La prévention des risques psychosociaux repose prioritairement sur l’organisation du travail (charge, clarté des rôles, autonomie, soutien social, reconnaissance), et non uniquement sur la « résistance » individuelle. Les dispositifs de soutien (prévention, aménagements, accompagnement des personnes en difficulté) et un leadership soutenant complètent ce socle.
4. Comment susciter l’intérêt pour la santé mentale auprès de publics peu concernés ou sensibilisés en entreprise ?
Les travaux en psychologie du travail et en santé publique montrent que l’adhésion est plus forte lorsque la santé mentale est reliée à des enjeux concrets du travail, tels que la prévention de l’absentéisme et du turnover, la qualité du travail collectif, la sécurité, et la performance durable. L’intégration du sujet dans les pratiques managériales ordinaires (rituels d’équipe, entretiens, communication non-stigmatisante autour de la santé mentale) est aussi plus efficace que des actions ponctuelles isolées.
5. Quels signaux faibles peuvent indiquer une dégradation de la santé mentale ?
Tout changement inhabituel et durable dans le comportement peut constituer un signal d’alerte. Il peut s’agir d’une baisse d’énergie, d’un retrait relationnel, de prises de parole plus rares, d’erreurs inhabituelles, de modifications dans l’apparence, l’humeur ou les habitudes de travail. Ces signes restent non spécifiques (ils ne suffisent pas à poser un diagnostic), mais ils justifient d’ouvrir un espace de dialogue, surtout s’ils s’inscrivent dans la durée.
6. Comment accompagner un manager qui se sent lui-même sous pression et démuni ?
Les managers figurent parmi les populations particulièrement exposées aux risques psychosociaux, en raison de la charge, des injonctions contradictoires et de leur position d’interface. Leur soutien constitue donc un levier essentiel de prévention. Les organisations gagnent à leur proposer des espaces sécurisés d’échange, des personnes-ressources identifiées (RH, médecine du travail, dispositifs externes) et des dispositifs clairs d’accès au soutien. Le développement des compétences managériales contribue à la santé mentale des managers eux-mêmes et de leurs équipes.

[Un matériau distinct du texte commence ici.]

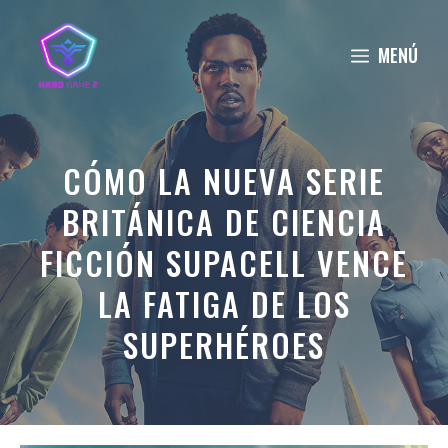
Saltar
al
MENÚ
contenido
CÓMO LA NUEVA SERIE
BRITÁNICA DE CIENCIA
FICCIÓN SUPACELL VENCE
LA FATIGA DE LOS
SUPERHÉROES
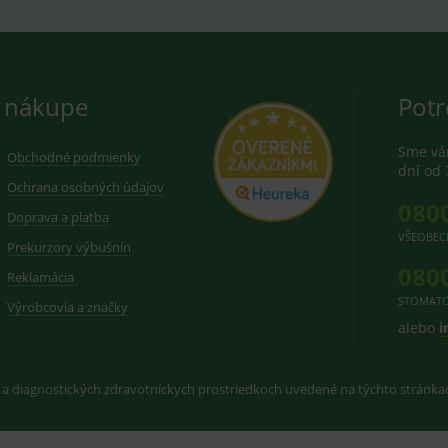
 nákupe
Potr
Sme vám
Obchodné podmienky
dní od 
Ochrana osobných údajov
080
Doprava a platba
VŠEOBEC
Prekurzory výbušnín
080
Reklamácia
STOMATO
Výrobcovia a značky
alebo
i
 a diagnostických zdravotníckych prostriedkoch uvedené na týchto stránk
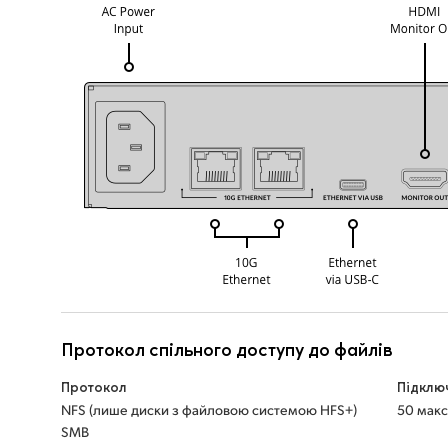
Протокол спільного доступу до файлів
Протокол
Підклю
NFS (лише диски з файловою системою HFS+)
50 мак
SMB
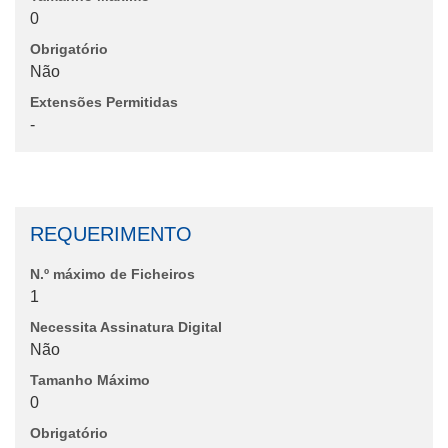
0
Obrigatório
Não
Extensões Permitidas
-
REQUERIMENTO
N.º máximo de Ficheiros
1
Necessita Assinatura Digital
Não
Tamanho Máximo
0
Obrigatório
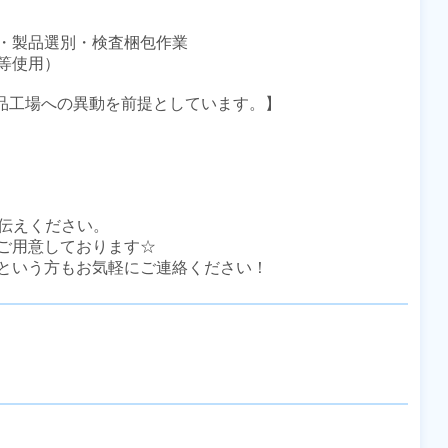
・製品選別・検査梱包作業

等使用）

食品工場への異動を前提としています。】

伝えください。

ご用意しております☆

という方もお気軽にご連絡ください！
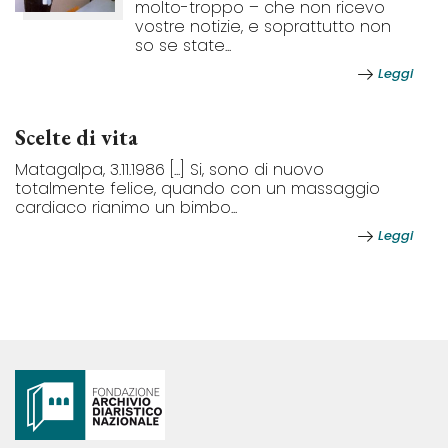
molto-troppo – che non ricevo
vostre notizie, e soprattutto non
so se state...
Leggi
Scelte di vita
Matagalpa, 3.11.1986 [...] Si, sono di nuovo
totalmente felice, quando con un massaggio
cardiaco rianimo un bimbo...
Leggi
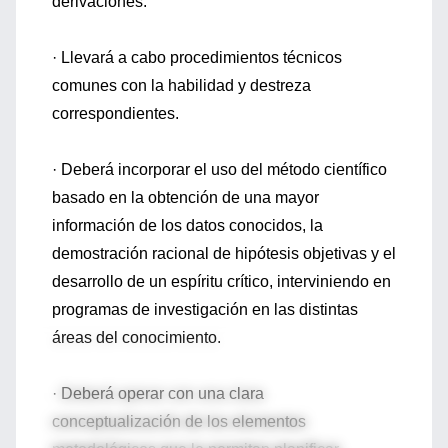
derivaciones.
· Llevará a cabo procedimientos técnicos
comunes con la habilidad y destreza
correspondientes.
· Deberá incorporar el uso del método científico
basado en la obtención de una mayor
información de los datos conocidos, la
demostración racional de hipótesis objetivas y el
desarrollo de un espíritu crítico, interviniendo en
programas de investigación en las distintas
áreas del conocimiento.
· Deberá operar con una clara
conceptualización de los elementos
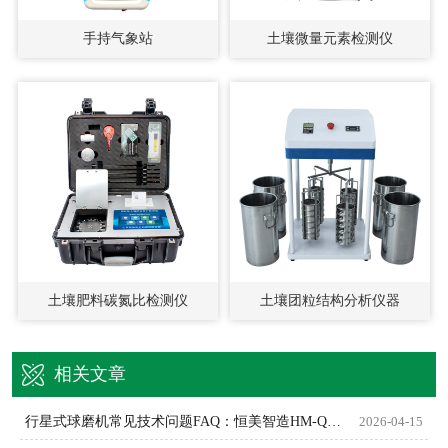
手持气象站
土壤微量元素检测仪
土壤肥料碳氮比检测仪
土壤团粒结构分析仪器
相关文章
行星式球磨机常见技术问题FAQ：恒美智造HM-QM系列权威解答
2026-04-15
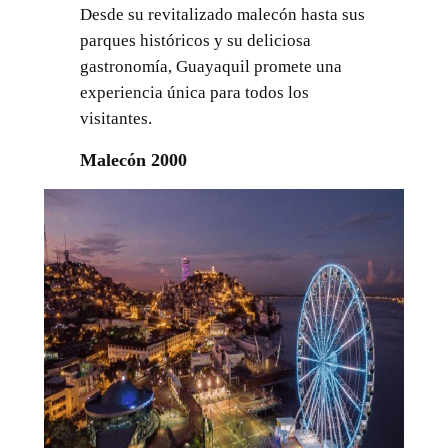
Desde su revitalizado malecón hasta sus
parques históricos y su deliciosa
gastronomía, Guayaquil promete una
experiencia única para todos los
visitantes.
Malecón 2000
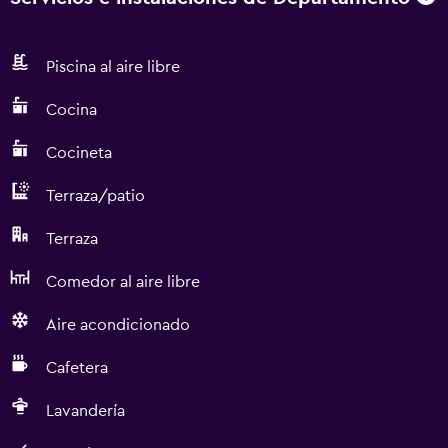
Piscina al aire libre
Cocina
Cocineta
Terraza/patio
Terraza
Comedor al aire libre
Aire acondicionado
Cafetera
Lavandería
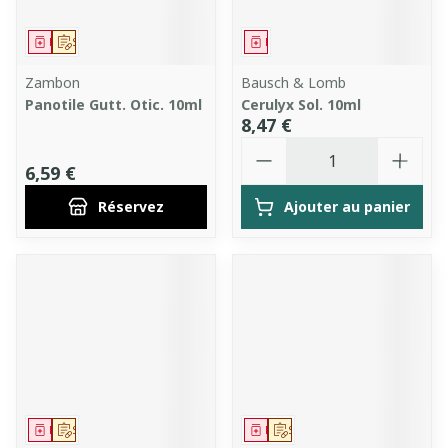
Médicament
Sur prescription
Médicament
Zambon
Bausch & Lomb
Panotile Gutt. Otic. 10ml
Cerulyx Sol. 10ml
8,47 €
Quantité
6,59 €
Réservez
Ajouter au panier
Médicament
Sur prescription
Médicament
Sur prescription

7. Comment gérer les situations où des collaborateurs expriment une souffrance liée à leur manager, sans souhaiter que celui-ci en soit informé ?
Ces situations nécessitent une approche prudente, respectueuse de la confidentialité et des attentes exprimées. Les approches issues de la prévention des risques psychosociaux privilégient, lorsque cela est possible, une action au niveau organisationnel : clarification des rôles, régulation de la charge, règles de fonctionnement collectif, pratiques de feedback et marges de flexibilité adaptées au contexte.
Des dispositifs tiers, tels que les ressources humaines, la médecine du travail ou des services externes, peuvent jouer un rôle de médiation. L’objectif est d’améliorer durablement les conditions de travail et les pratiques managériales, sans exposer individuellement les personnes concernées.